**Problem statement**
Word for word, transcribe all of the records.

======

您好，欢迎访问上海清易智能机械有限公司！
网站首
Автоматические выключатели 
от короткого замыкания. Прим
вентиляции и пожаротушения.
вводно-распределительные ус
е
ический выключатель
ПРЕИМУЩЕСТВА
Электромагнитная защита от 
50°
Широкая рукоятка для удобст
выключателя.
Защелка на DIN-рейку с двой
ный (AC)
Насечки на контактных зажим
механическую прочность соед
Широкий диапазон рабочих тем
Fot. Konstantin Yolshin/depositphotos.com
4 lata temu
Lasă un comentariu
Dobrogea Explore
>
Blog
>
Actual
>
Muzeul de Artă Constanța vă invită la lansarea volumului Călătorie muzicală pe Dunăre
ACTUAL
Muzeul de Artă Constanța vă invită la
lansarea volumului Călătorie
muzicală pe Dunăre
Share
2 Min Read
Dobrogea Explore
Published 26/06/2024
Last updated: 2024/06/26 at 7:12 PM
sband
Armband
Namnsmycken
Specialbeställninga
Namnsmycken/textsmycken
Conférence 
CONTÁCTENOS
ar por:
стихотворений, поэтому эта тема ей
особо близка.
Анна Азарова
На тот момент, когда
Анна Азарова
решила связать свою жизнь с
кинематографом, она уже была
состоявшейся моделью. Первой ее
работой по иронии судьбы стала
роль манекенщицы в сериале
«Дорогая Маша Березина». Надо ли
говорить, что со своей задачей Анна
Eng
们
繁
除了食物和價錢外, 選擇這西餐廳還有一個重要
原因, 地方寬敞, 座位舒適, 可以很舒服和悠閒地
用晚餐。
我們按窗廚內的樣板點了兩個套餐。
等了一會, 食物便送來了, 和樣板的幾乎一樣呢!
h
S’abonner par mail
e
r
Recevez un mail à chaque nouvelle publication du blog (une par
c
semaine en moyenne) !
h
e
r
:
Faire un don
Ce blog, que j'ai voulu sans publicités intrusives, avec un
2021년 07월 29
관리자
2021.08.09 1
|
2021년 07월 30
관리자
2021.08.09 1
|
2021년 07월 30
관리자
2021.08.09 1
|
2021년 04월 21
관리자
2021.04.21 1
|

======

**Answer to this problem**
您好，欢迎访问上海清易智能机械有限公司！
网站首
Автоматические выключатели 
от короткого замыкания. Прим
вентиляции и пожаротушения.
вводно-распределительные ус
е
ический выключатель
ПРЕИМУЩЕСТВА
Электромагнитная защита от 
50°
Широкая рукоятка для удобст
выключателя.
Защелка на DIN-рейку с двой
ный (AC)
Насечки на контактных зажим
механическую прочность соед
Широкий диапазон рабочих тем
Fot. Konstantin Yolshin/depositphotos.com
4 lata temu
Lasă un comentariu
Dobrogea Explore
>
Blog
>
Actual
>
Muzeul de Artă Constanța vă invită la lansarea volumului Călătorie muzicală pe Dunăre
ACTUAL
Muzeul de Artă Constanța vă invită la
lansarea volumului Călătorie
muzicală pe Dunăre
Share
2 Min Read
Dobrogea Explore
Published 26/06/2024
Last updated: 2024/06/26 at 7:12 PM
sband
Armband
Namnsmycken
Specialbeställninga
Namnsmycken/textsmycken
Conférence 
CONTÁCTENOS
ar por:
стихотворений, поэтому эта тема ей
особо близка.
Анна Азарова
На тот момент, когда
Анна Азарова
решила связать свою жизнь с
кинематографом, она уже была
состоявшейся моделью. Первой ее
работой по иронии судьбы стала
роль манекенщицы в сериале
«Дорогая Маша Березина». Надо ли
говорить, что со своей задачей Анна
Eng
们
繁
除了食物和價錢外, 選擇這西餐廳還有一個重要
原因, 地方寬敞, 座位舒適, 可以很舒服和悠閒地
用晚餐。
我們按窗廚內的樣板點了兩個套餐。
等了一會, 食物便送來了, 和樣板的幾乎一樣呢!
h
S’abonner par mail
e
r
Recevez un mail à chaque nouvelle publication du blog (une par
c
semaine en moyenne) !
h
e
r
:
Faire un don
Ce blog, que j'ai voulu sans publicités intrusives, avec un
2021년 07월 29
관리자
2021.08.09 1
|
2021년 07월 30
관리자
2021.08.09 1
|
2021년 07월 30
관리자
2021.08.09 1
|
2021년 04월 21
관리자
2021.04.21 1
|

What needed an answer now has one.